Work instructions: Only one portion of the data is to be written out: from the line bearing "Instrukcya sejmiku ziemskiego" through the line bearing "116. 1712, 6 czerwca, Halicz.". Write it exactly as it appears.

Stored data entries:
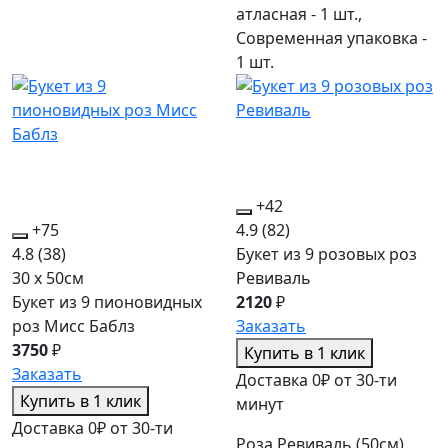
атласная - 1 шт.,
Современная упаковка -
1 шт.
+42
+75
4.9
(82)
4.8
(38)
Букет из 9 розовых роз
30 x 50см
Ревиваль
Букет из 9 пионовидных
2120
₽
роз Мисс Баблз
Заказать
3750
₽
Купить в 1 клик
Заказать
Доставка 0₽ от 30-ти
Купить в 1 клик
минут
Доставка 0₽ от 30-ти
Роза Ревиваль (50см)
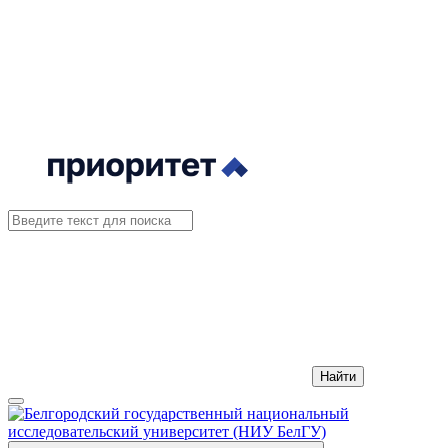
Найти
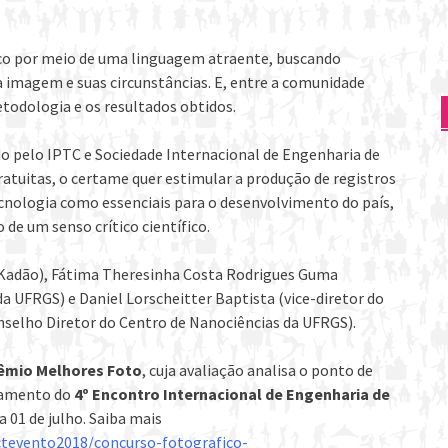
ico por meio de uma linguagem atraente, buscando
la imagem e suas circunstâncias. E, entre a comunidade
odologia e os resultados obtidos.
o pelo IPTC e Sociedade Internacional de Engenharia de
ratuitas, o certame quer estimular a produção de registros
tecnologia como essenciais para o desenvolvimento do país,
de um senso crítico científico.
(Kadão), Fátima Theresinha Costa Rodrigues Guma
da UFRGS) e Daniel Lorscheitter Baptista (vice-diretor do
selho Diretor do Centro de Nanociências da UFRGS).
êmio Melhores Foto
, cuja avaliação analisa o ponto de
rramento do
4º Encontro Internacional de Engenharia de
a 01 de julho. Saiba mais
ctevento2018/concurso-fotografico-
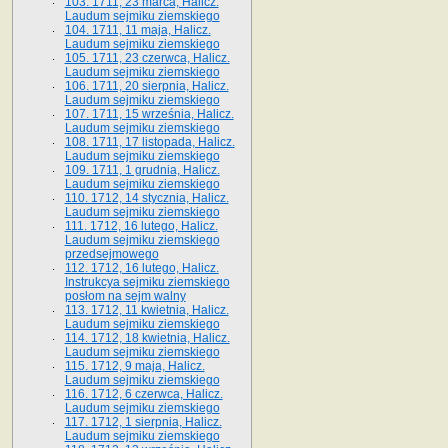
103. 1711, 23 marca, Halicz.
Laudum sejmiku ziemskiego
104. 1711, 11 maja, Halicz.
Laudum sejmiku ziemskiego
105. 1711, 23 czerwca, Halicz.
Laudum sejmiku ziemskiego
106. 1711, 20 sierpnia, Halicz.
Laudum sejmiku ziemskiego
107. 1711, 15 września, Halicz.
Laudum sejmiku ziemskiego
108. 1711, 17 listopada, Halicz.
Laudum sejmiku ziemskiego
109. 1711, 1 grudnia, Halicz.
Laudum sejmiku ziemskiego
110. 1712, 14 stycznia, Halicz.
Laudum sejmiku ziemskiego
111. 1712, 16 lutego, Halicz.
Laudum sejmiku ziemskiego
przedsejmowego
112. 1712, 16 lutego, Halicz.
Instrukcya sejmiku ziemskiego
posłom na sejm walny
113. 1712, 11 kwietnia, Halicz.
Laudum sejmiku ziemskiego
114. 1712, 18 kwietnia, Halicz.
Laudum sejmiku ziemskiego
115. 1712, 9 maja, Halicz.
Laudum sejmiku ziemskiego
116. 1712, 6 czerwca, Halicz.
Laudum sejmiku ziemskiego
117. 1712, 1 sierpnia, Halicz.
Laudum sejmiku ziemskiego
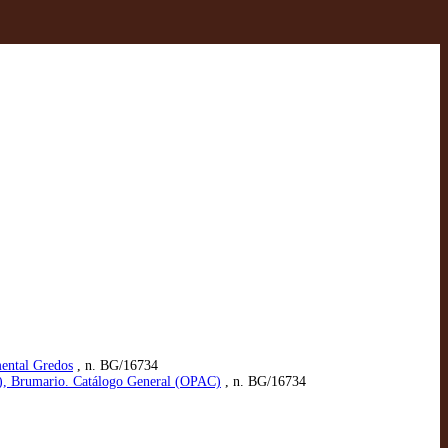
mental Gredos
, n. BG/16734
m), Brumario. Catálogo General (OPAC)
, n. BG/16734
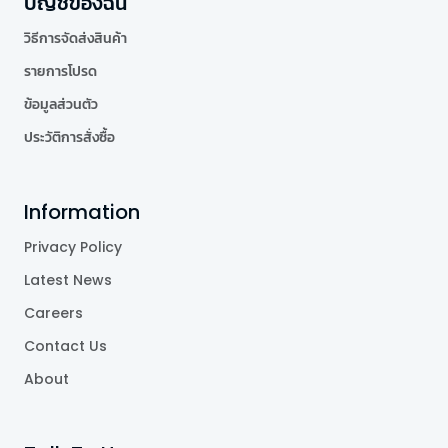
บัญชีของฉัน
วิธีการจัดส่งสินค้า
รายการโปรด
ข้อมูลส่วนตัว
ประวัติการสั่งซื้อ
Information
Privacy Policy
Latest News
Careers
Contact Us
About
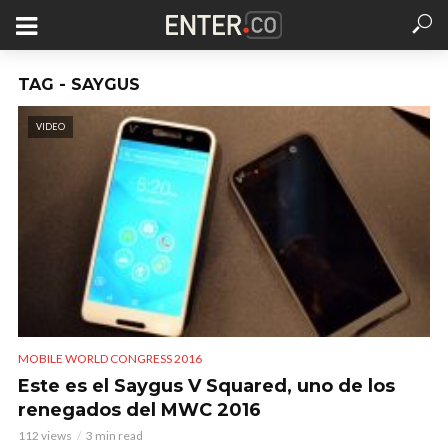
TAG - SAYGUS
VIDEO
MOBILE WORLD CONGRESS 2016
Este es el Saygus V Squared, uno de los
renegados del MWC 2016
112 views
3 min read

* * *

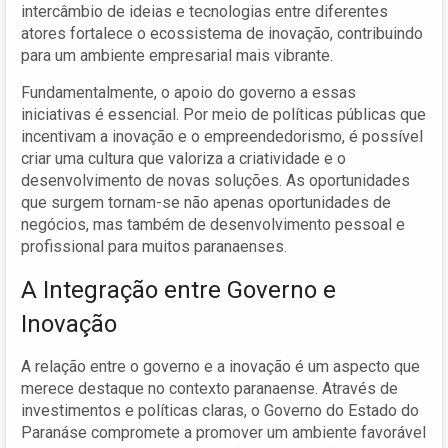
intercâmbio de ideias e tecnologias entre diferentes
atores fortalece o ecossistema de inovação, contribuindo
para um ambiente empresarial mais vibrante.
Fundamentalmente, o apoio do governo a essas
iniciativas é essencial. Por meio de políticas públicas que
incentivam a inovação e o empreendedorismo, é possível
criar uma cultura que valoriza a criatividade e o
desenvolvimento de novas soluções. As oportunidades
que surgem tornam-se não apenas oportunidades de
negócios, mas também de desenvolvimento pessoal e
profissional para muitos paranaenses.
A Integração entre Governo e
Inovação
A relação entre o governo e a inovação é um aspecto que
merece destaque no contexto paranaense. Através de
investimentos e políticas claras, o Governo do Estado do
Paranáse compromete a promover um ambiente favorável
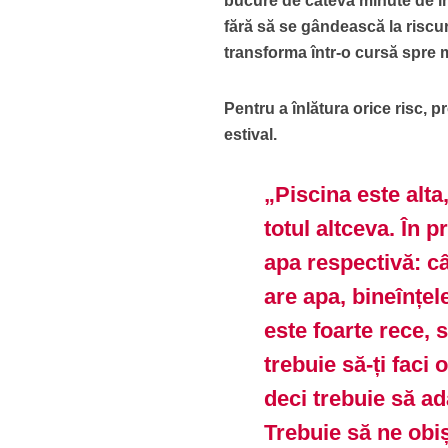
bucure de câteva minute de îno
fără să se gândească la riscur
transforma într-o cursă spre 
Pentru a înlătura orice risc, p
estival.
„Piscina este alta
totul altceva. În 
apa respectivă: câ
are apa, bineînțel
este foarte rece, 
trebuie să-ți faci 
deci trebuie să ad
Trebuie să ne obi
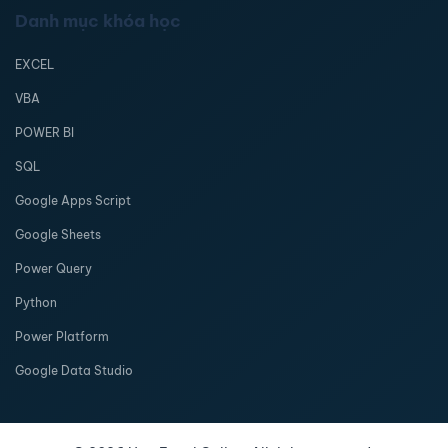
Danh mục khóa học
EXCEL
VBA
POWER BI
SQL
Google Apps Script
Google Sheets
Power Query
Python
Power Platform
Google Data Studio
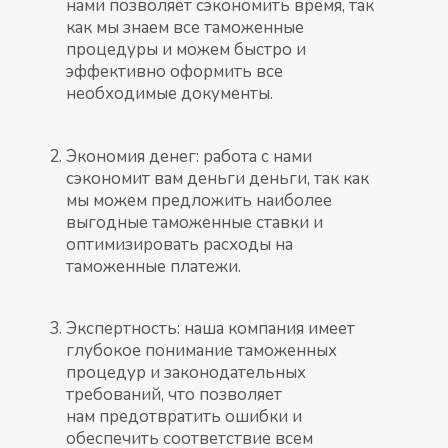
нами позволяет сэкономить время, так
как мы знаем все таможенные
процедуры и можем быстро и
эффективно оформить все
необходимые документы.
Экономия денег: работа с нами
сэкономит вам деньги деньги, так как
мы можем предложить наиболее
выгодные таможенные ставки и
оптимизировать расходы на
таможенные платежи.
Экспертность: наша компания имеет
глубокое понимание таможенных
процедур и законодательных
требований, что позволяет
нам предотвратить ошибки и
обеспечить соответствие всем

Output:
Instrukcya sejmiku ziemskiego
posłom na sejm walny
113. 1712, 11 kwietnia, Halicz.
Laudum sejmiku ziemskiego
114. 1712, 18 kwietnia, Halicz.
Laudum sejmiku ziemskiego
115. 1712, 9 maja, Halicz.
Laudum sejmiku ziemskiego
116. 1712, 6 czerwca, Halicz.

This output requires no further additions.